Description of the task: The entries below should be repeated exactly, with no pictures carried over.

- Opening Delimiter -

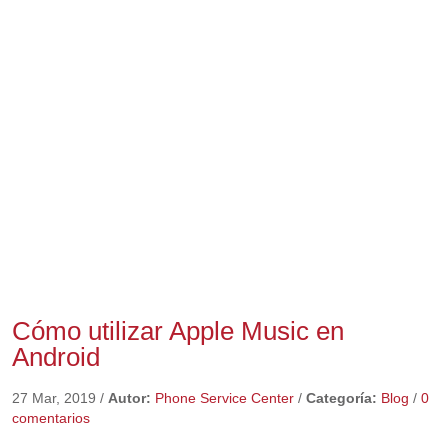
Cómo utilizar Apple Music en
Android
27 Mar, 2019
/
Autor:
Phone Service Center
/
Categoría:
Blog
/
0
comentarios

- Closing Delimiter -

Answer box:
Cómo utilizar Apple Music en
Android
27 Mar, 2019
/
Autor:
Phone Service Center
/
Categoría:
Blog
/
0
comentarios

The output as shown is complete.